Each line of the data below should be restated exactly, with images left out.

Page-level text extractions:
---
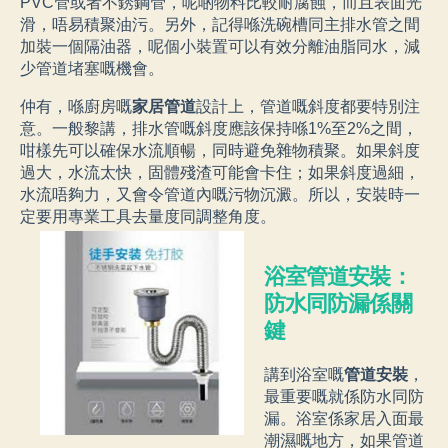
PVC管或者不銹鋼管，呢啲物料比較耐腐蝕，而且表面光
滑，唔易積聚油污。另外，記得喺洗碗槽同主排水管之間
加裝一個隔油器，呢個小裝置可以有效分離油脂同水，減
少管道堵塞嘅機會。
仲有，喺廚房嘅
家居管道
設計上，管道嘅斜度都要特別注
意。一般黎講，排水管嘅斜度應該保持喺1%至2%之間，
咁樣先可以確保水流順暢，同時避免雜物積聚。如果斜度
過大，水流太快，固體殘渣可能會卡住；如果斜度過細，
水流唔夠力，又會令管道內嘅污物沉澱。所以，安裝時一
定要用專業工具去量度同調整角度。
浴室管道安裝：
防水同防漏係關
鍵
講到浴室嘅
管道安裝
，
最重要嘅就係防水同防
漏。浴室係家居入面最
潮濕嘅地方，如果管道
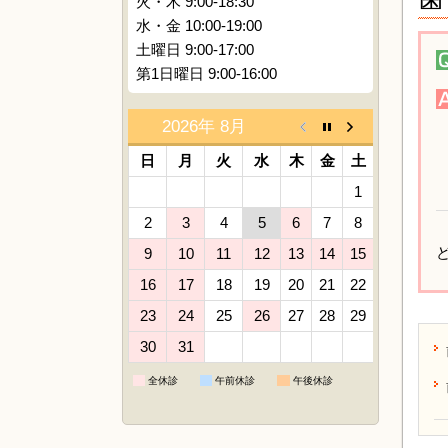
火・木 9:00-18:30
水・金 10:00-19:00
土曜日 9:00-17:00
第1日曜日 9:00-16:00
2026年 8月
日
月
火
水
木
金
土
1
2
3
4
5
6
7
8
9
10
11
12
13
14
15
16
17
18
19
20
21
22
23
24
25
26
27
28
29
30
31
全休診
午前休診
午後休診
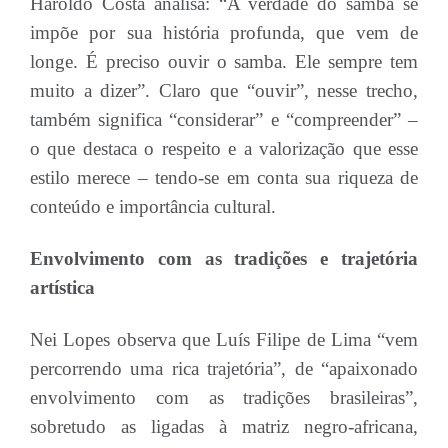
Haroldo Costa analisa: “A verdade do samba se
impõe por sua história profunda, que vem de
longe. É preciso ouvir o samba. Ele sempre tem
muito a dizer”. Claro que “ouvir”, nesse trecho,
também significa “considerar” e “compreender” –
o que destaca o respeito e a valorização que esse
estilo merece – tendo-se em conta sua riqueza de
conteúdo e importância cultural.
Envolvimento com as tradições e trajetória
artística
Nei Lopes observa que Luís Filipe de Lima “vem
percorrendo uma rica trajetória”, de “apaixonado
envolvimento com as tradições brasileiras”,
sobretudo as ligadas à matriz negro-africana,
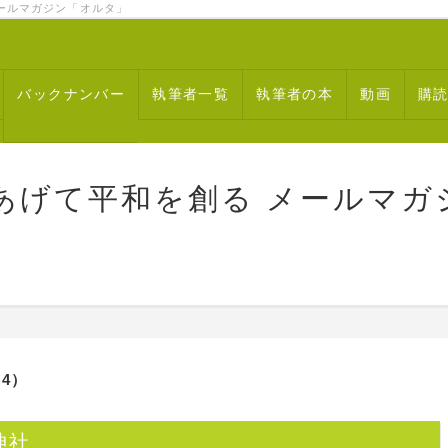
ルマガジン「オルタ」
バックナンバー
執筆者一覧
執筆者の本
動画
購
あげて平和を創る メールマガ
4）
神社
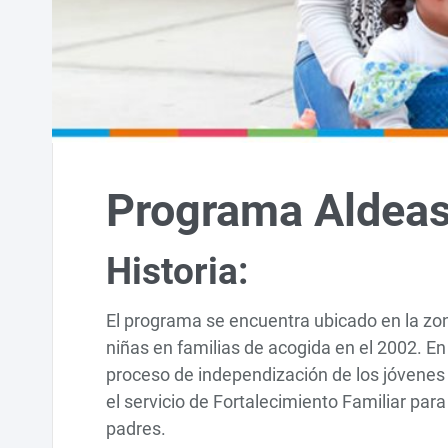
Programa Aldeas 
Historia:
El programa se encuentra ubicado en la zona
niñas en familias de acogida en el 2002. En
proceso de independización de los jóvenes 
el servicio de Fortalecimiento Familiar par
padres.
---
> [RESULT OF THE TASK]:
PVC管或者不銹鋼管，呢啲物料比較耐腐蝕，而且表面光
滑，唔易積聚油污。另外，記得喺洗碗槽同主排水管之間
加裝一個隔油器，呢個小裝置可以有效分離油脂同水，減
少管道堵塞嘅機會。
仲有，喺廚房嘅
家居管道
設計上，管道嘅斜度都要特別注
意。一般黎講，排水管嘅斜度應該保持喺1%至2%之間，
咁樣先可以確保水流順暢，同時避免雜物積聚。如果斜度
過大，水流太快，固體殘渣可能會卡住；如果斜度過細，
水流唔夠力，又會令管道內嘅污物沉澱。所以，安裝時一
定要用專業工具去量度同調整角度。
浴室管道安裝：
防水同防漏係關
鍵
講到浴室嘅
管道安裝
，
最重要嘅就係防水同防
漏。浴室係家居入面最
潮濕嘅地方，如果管道
火・木 9:00-18:30
水・金 10:00-19:00
土曜日 9:00-17:00
第1日曜日 9:00-16:00
2026年 8月
日
月
火
水
木
金
土
1
2
3
4
5
6
7
8
9
10
11
12
13
14
15
16
17
18
19
20
21
22
23
24
25
26
27
28
29
30
31
全休診
午前休診
午後休診
Haroldo Costa analisa: “A verdade do samba se
impõe por sua história profunda, que vem de
longe. É preciso ouvir o samba. Ele sempre tem
muito a dizer”. Claro que “ouvir”, nesse trecho,
também significa “considerar” e “compreender” –
o que destaca o respeito e a valorização que esse
estilo merece – tendo-se em conta sua riqueza de
conteúdo e importância cultural.
Envolvimento com as tradições e trajetória
artística
Nei Lopes observa que Luís Filipe de Lima “vem
percorrendo uma rica trajetória”, de “apaixonado
envolvimento com as tradições brasileiras”,
sobretudo as ligadas à matriz negro-africana,
ルマガジン「オルタ」
バックナンバー
執筆者一覧
執筆者の本
動画
購
あげて平和を創る メールマガ
4）
神社
Programa Aldeas 
Historia:
El programa se encuentra ubicado en la zona
niñas en familias de acogida en el 2002. En
proceso de independización de los jóvenes 
el servicio de Fortalecimiento Familiar par
padres.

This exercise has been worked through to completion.